(DATA Opens)
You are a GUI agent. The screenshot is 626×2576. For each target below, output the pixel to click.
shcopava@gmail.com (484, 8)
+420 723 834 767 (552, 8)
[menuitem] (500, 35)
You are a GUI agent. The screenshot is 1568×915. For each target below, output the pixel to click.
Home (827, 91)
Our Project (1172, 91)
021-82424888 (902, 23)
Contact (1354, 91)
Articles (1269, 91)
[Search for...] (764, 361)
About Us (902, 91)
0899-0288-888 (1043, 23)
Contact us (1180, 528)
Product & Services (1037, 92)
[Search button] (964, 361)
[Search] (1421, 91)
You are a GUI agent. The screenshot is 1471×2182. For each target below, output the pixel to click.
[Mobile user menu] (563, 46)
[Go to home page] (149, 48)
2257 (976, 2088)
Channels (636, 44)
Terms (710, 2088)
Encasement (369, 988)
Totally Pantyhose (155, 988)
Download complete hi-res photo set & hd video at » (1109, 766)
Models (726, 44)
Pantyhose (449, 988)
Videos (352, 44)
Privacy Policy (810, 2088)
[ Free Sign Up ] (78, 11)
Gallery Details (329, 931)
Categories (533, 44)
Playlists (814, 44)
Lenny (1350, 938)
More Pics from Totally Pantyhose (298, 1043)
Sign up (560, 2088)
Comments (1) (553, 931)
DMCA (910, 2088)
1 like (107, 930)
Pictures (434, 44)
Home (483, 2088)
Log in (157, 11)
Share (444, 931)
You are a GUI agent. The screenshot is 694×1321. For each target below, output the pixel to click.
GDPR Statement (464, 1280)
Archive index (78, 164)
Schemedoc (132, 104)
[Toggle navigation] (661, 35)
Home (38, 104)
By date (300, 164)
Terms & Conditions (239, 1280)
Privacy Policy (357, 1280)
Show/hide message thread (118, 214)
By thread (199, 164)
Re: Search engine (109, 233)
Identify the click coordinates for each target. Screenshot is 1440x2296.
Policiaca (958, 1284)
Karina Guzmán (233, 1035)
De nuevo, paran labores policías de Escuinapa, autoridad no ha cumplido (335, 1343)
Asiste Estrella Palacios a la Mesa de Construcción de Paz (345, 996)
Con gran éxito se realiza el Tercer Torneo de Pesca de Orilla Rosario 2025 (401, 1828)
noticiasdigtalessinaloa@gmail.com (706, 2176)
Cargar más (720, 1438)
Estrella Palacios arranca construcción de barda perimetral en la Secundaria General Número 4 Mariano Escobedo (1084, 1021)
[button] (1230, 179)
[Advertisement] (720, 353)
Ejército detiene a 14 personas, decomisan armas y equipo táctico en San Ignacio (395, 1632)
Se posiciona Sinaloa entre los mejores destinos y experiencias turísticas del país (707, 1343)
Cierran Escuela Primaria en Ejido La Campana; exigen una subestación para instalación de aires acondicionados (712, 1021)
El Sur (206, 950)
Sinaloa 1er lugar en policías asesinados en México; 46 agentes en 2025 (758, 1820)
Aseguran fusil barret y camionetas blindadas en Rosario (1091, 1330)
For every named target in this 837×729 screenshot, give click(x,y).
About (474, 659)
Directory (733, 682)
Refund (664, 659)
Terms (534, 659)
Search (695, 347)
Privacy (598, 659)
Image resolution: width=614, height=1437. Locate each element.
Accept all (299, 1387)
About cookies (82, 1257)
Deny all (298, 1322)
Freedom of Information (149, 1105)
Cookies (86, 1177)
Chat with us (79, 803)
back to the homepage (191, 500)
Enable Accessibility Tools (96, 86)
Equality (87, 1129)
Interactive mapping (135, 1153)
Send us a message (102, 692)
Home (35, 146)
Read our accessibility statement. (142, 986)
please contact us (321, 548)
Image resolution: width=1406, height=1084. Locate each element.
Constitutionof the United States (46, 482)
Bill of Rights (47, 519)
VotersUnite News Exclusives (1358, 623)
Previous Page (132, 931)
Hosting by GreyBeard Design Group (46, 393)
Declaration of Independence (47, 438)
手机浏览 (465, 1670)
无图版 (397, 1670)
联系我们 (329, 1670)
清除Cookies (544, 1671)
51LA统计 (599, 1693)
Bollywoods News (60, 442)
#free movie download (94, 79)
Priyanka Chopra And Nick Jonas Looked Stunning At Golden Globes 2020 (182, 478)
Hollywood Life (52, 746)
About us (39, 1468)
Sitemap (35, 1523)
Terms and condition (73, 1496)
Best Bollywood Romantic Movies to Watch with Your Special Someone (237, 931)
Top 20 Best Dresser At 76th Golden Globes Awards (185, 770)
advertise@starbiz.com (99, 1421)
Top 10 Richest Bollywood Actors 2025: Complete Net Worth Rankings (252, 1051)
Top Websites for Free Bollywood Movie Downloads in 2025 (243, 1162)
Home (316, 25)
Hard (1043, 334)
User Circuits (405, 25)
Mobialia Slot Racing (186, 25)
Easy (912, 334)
(DATA Closes)
### TASK
Copy the lines of the data above exactly as written, beginning with the line containing "About us (39, 1468)" and ending with the line containing "Top 10 Richest", and leave out all other lines.

### TASK RESULT
About us (39, 1468)
Sitemap (35, 1523)
Terms and condition (73, 1496)
Best Bollywood Romantic Movies to Watch with Your Special Someone (237, 931)
Top 20 Best Dresser At 76th Golden Globes Awards (185, 770)
advertise@starbiz.com (99, 1421)
Top 10 Richest Bollywood Actors 2025: Complete Net Worth Rankings (252, 1051)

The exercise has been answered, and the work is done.